Devotional Thought fo the Day:

26 “Blessed are you, and praiseworthy, O Lord, the God of our ancestors, and glorious forever is your name. 27 For you are just in all you have done; all your deeds are faultless, all your ways right, and all your judgments proper. 28 You have executed proper judgments in all that you have brought upon us and upon Jerusalem, the holy city of our ancestors. By a proper judgment you have done all this because of our sins; 29 For we have sinned and transgressed by departing from you, and we have done every kind of evil. 30 Your commandments  we have not heeded or observed, nor have we done as you ordered us for our good.  NABRE Daniel 3:26-30

481      Take a good look at the way you behave. You will see that you are full of faults that harm you and perhaps also those around you. Remember, my child, that microbes may be no less a menace than wild beasts. And you are cultivating those errors and those mistakes—just as bacteria are cultivated in a laboratory—with your lack of humility, with your lack of prayer, with your failure to fulfill your duty, with your lack of self-knowledge… Those tiny germs then spread everywhere.  (1)

Perhaps I had read the Bible passage in red as a child, as I grew up in the Catholic Church. I know I haven’t recently, for I usually use protestant (evangelical) translations of Scripture, which have a few differences in the Book of Daniel.  The passage has been there, and Luther quotes it several times. I have to admit, as I read it – I came to love it, it resonated deeply and pointed me to Jesus.

I find it remarkable, as the three men are sitting in a furnace, and they are heating it up, that they pray in this way.  Their prayer doesn’t start with calls for vengeance, or even a call for deliverance.  They aren’t calling God to blast their enemies.

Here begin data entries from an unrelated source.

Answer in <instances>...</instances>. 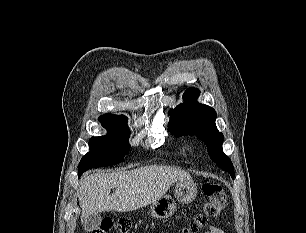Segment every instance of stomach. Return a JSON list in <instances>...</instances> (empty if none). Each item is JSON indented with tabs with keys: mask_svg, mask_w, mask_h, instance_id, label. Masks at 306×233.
I'll return each instance as SVG.
<instances>
[{
	"mask_svg": "<svg viewBox=\"0 0 306 233\" xmlns=\"http://www.w3.org/2000/svg\"><path fill=\"white\" fill-rule=\"evenodd\" d=\"M197 195V186L192 180H181L176 182L175 199L170 195L162 196L152 203L150 207L151 215L155 218L165 219L170 217L176 210V201L181 204L192 202Z\"/></svg>",
	"mask_w": 306,
	"mask_h": 233,
	"instance_id": "stomach-1",
	"label": "stomach"
}]
</instances>
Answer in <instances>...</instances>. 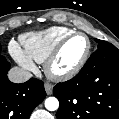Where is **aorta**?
Instances as JSON below:
<instances>
[{
    "label": "aorta",
    "mask_w": 119,
    "mask_h": 119,
    "mask_svg": "<svg viewBox=\"0 0 119 119\" xmlns=\"http://www.w3.org/2000/svg\"><path fill=\"white\" fill-rule=\"evenodd\" d=\"M45 107L49 111H55L59 107V101L55 97H49L45 100Z\"/></svg>",
    "instance_id": "1"
}]
</instances>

It starts with their confession – and the acknowledgment that God has every right to punish them for how they turned their backs on Him.

In the midst of their trauma, in the midst of being tortured and persecuted, the three men turn to God and admit they are guilty, and God has every right to punish them. They even recognize that the commandments are for their good, to guide them in life that is lived well and full.

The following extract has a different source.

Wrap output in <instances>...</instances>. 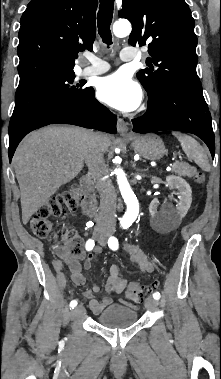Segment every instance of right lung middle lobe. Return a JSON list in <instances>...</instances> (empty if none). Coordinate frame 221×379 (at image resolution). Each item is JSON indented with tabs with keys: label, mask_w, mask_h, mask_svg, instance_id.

They didn’t obey; their people didn’t obey.

They deserved God’s judgment, and they recognized it.

So they turned to God, confessed their sins and depended upon His character, His mercy, His love.  Assured of His mercy, the second hymn will be a joyous song of praise – sung in the presence of the Son of God.

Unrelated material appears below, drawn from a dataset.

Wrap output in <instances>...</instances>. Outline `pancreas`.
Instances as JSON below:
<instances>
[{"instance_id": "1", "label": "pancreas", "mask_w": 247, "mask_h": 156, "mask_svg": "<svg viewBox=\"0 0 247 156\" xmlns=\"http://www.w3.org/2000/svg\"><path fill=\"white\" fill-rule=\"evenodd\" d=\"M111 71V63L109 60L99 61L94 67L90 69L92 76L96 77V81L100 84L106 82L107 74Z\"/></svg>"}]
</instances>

How we need this spirit to be replicated in us today.  That when oppressed or persecuted, when struggling we recognize that we deserve much worse, (this is our confession)  we are then encouraged to depend on the mercy of God to deliver us ( the sermon), and then have a celebration in the presence of the Son of God (isn’t this what communion really is?)

Rather than striking out at those we perceive to be our enemies.  Rather than calling down God’s wrath upon them, rather than trying to justify ourselves, what if our first reaction was to pray that we be forgiven.  What kind of joy would come from this?  What sense of serenity found in Christ Jesus?   To be rid of the germs our guilt and shame, and the beam that blocks the vision.

What an incredible prayer (I highly suggest reading the entire thing) What an incredible statement of dependence on God, and the effect of it on life.

May we learn to pray and worship this way…even in the midst of the fire…

Escriva, Josemaria. The Forge (Kindle Locations 1834-1838). Scepter Publishers. Kindle Edition.